I took my written today and my practical today.  Just wondering if anyone else did their written before physical? My tests were for basic.


----------



## MMiz (Dec 10, 2010)

I had my written exam in the morning and practical in the afternoon.  Back then the written was paper and pencil.


----------



## NomadicMedic (Dec 10, 2010)

I took my NR paramedic CBT a couple of days prior to the practicals. 

No big deal, you still have to pass both. Who cares what order you do them in as long as you're cleared to test.


----------



## Shishkabob (Dec 10, 2010)

Yes, I did.


----------



## Ronmac13 (Dec 10, 2010)

n7lxi said:


> I took my NR paramedic CBT a couple of days prior to the practicals.
> 
> No big deal, you still have to pass both. Who cares what order you do them in as long as you're cleared to test.

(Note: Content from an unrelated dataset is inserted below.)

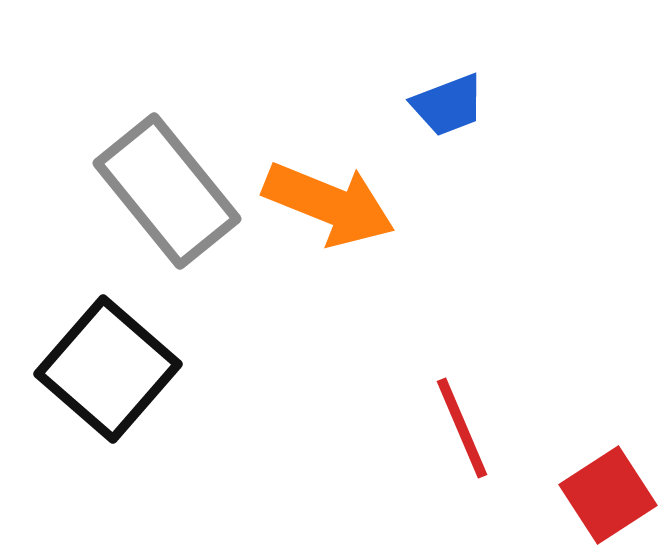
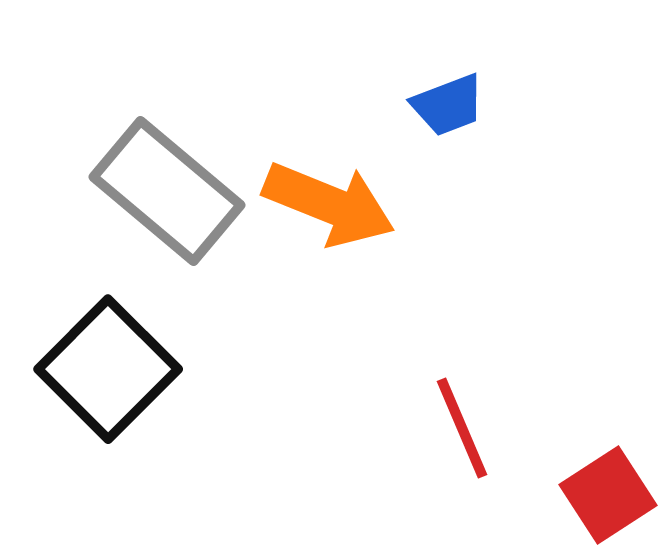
gray rectangle: rotated 11 degrees counterclockwise
black square: rotated 4 degrees clockwise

It didn't matter to me what order, I've just had people tell me it should of been the opposite order.


----------



## JJR512 (Dec 10, 2010)

As far as I know, in Maryland, the written always comes before the practical. At least, I've never heard of it going the other way, but of course I don't hear everything.

In fact, in my experience, the written and practical aren't even on the same day.


----------



## EMSLaw (Dec 11, 2010)

EMT-B, I took course written final, practical, NREMT written. 

EMT-I was course final, NREMT, practical.


----------



## Hypochondriac (Dec 17, 2010)

For me we take the pratical first then the written. If you fail 3+ stations you can't take the written


----------



## emt_irl (Dec 17, 2010)

i took my wirtten on a monday and my practical on tuesday


----------